Anbieterwechsel und Interoperabilität: Ende des Lock-In-Effekts?

Ein weiterer wesentlicher Regelungsgegenstand des Data Act-E sind Bestimmungen, die Geschäftskunden einen Wechsel des Datenverarbeitungsdienstes („data processing service“), d.h. insbesondere des Cloud- oder Edge-Anbieters, erleichtern sollen. Damit sollen Lock-in-Effekte verhindert werden.

Datenverarbeitungsanbieter sollen nach dem Verordnungsentwurf Hindernisse kommerzieller, technischer, vertraglicher und organisatorischer Art vermeiden, die den Vertragspartner daran hindern,

  • den Vertrag mit einer Kündigungsfrist von höchstens 30 Tagen zu kündigen,
  • einen neuen Vertrag mit einem anderen Anbieter zu schließen,
  • Daten, Anwendungen und andere digitale Güter auf einen anderen Anbieter zu übertragen,
  • nach einem Wechsel des Anbieters weiterhin auf ein bestimmtes Mindestmaß an Funktionalitäten zugreifen zu können (funktionale Äquivalenz).

Art. 25 Data Act-E führt ein Verbot ein, für Anbieterwechsel ein Entgelt zu verlangen. Darüber hinaus verlangt der Data Act-E, dass die Pflichten des Dienstleisters in einem schriftlichen Vertrag, welcher gewisse Mindestinhalte aufweisen muss, fixiert werden.

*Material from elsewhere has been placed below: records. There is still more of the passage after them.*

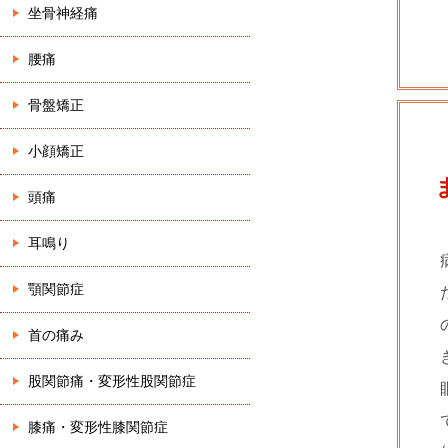
坐骨神経痛
腰痛
骨盤矯正
小顔矯正
頭痛
耳鳴り
顎関節症
首の痛み
股関節痛・変形性股関節症
膝痛・変形性膝関節症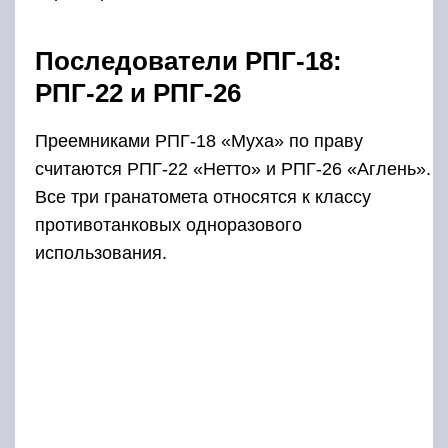
Последователи РПГ-18:
РПГ-22 и РПГ-26
Преемниками РПГ-18 «Муха» по праву
считаются РПГ-22 «Нетто» и РПГ-26 «Аглень».
Все три гранатомета относятся к классу
противотанковых одноразового
использования.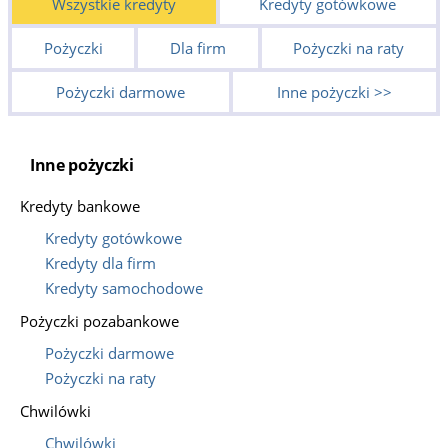
Wszystkie kredyty
Kredyty gotówkowe
Pożyczki
Dla firm
Pożyczki na raty
Pożyczki darmowe
Inne pożyczki >>
Inne pożyczki
Kredyty bankowe
Kredyty gotówkowe
Kredyty dla firm
Kredyty samochodowe
Pożyczki pozabankowe
Pożyczki darmowe
Pożyczki na raty
Chwilówki
Chwilówki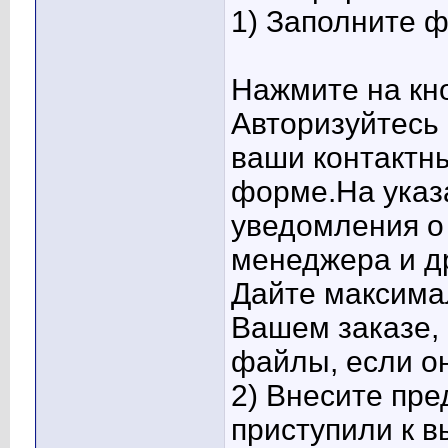
1) Заполните 
Нажмите на кно
Авторизуйтесь 
ваши контактн
форме.На указ
уведомления о 
менеджера и д
Дайте максима
Вашем заказе,
файлы, если он
2) Внесите пре
приступили к 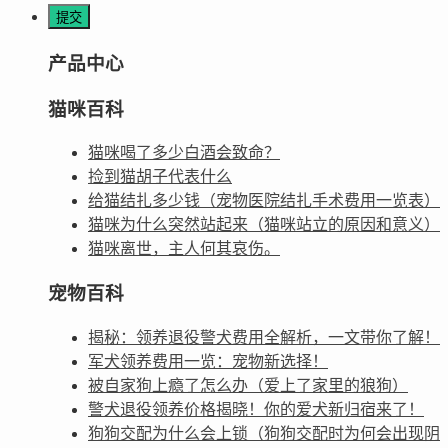
产品中心
猫咪百科
猫咪喝了多少白酒会致命？
捡到猫胡子代表什么
给猫结扎多少钱（宠物医院结扎手术费用一览表）
猫咪为什么突然站起来（猫咪站立的原因和意义）
猫咪离世，主人何其哀伤。
宠物百科
揭秘：领养退役警犬费用全解析，一文带你了解！
军犬领养费用一览：宠物新选择！
被自家狗上瘾了怎么办（爱上了家里的狼狗）
警犬退役领养价格揭晓！你的爱犬新归宿来了！
狗狗交配为什么会上锁（狗狗交配时为何会出现阴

Besonders hervorzuheben ist, dass alle Kunden von Datenverarbeitungsdiensten das jederzeitige Recht erhalten sollen, ihren Vertrag innerhalb von höchstens 30 Tagen (!) zu kündigen (Art. 23 Data Act-E) ; Ein solches freies Kündigungsrecht der Kunden dürfte ganz erhebliche Auswirkungen auf die Geschäftsmodelle vieler Cloud-Anbieter haben. Eine Bindung des Kunden an feste Vertragslaufzeiten – die für die Umsatzrealisierung (Revenue Recognition) vieler Anbieter fundamental ist –, wäre dann nämlich unmöglich.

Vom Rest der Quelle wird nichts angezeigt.